What needs to be done: Although the listing below holds pictures, reproduce only its lines from the one containing "not have approp" through the last, exactly and without them.

════════════════

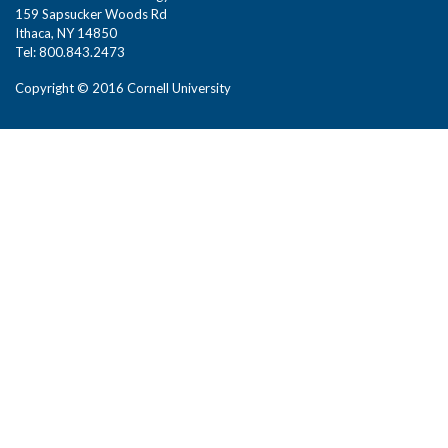
159 Sapsucker Woods Rd
Ithaca, NY 14850
Tel: 800.843.2473
Copyright © 2016 Cornell University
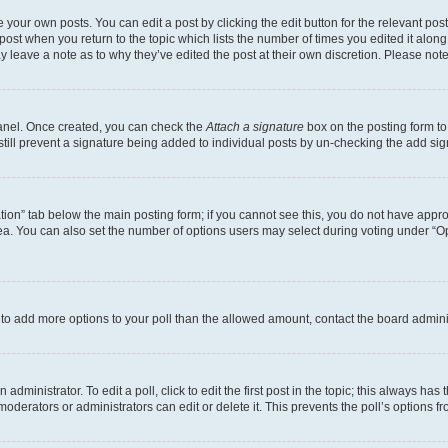
 your own posts. You can edit a post by clicking the edit button for the relevant po
e post when you return to the topic which lists the number of times you edited it alon
may leave a note as to why they’ve edited the post at their own discretion. Please n
Panel. Once created, you can check the
Attach a signature
box on the posting form to
 still prevent a signature being added to individual posts by un-checking the add sig
eation” tab below the main posting form; if you cannot see this, you do not have approp
a. You can also set the number of options users may select during voting under “Option
ed to add more options to your poll than the allowed amount, contact the board admini
dministrator. To edit a poll, click to edit the first post in the topic; this always has 
oderators or administrators can edit or delete it. This prevents the poll’s options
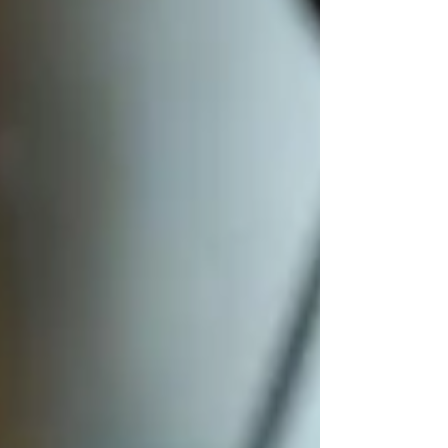
woman sitting alone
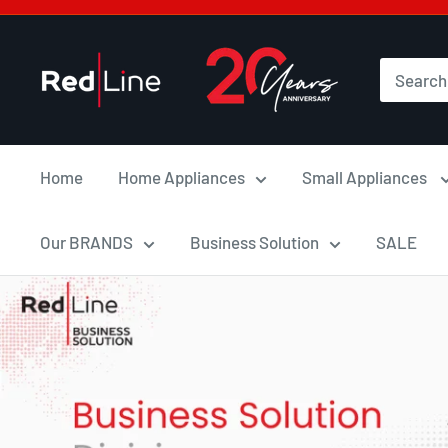
Home
Home Appliances
Small Appliances
Our BRANDS
Business Solution
SALE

════════════════

Result of the exercise:
eation” tab below the main posting form; if you cannot see this, you do not have approp
a. You can also set the number of options users may select during voting under “Option
ed to add more options to your poll than the allowed amount, contact the board admini
dministrator. To edit a poll, click to edit the first post in the topic; this always has 
oderators or administrators can edit or delete it. This prevents the poll’s options
woman sitting alone
Home
Home Appliances
Small Appliances
Our BRANDS
Business Solution
SALE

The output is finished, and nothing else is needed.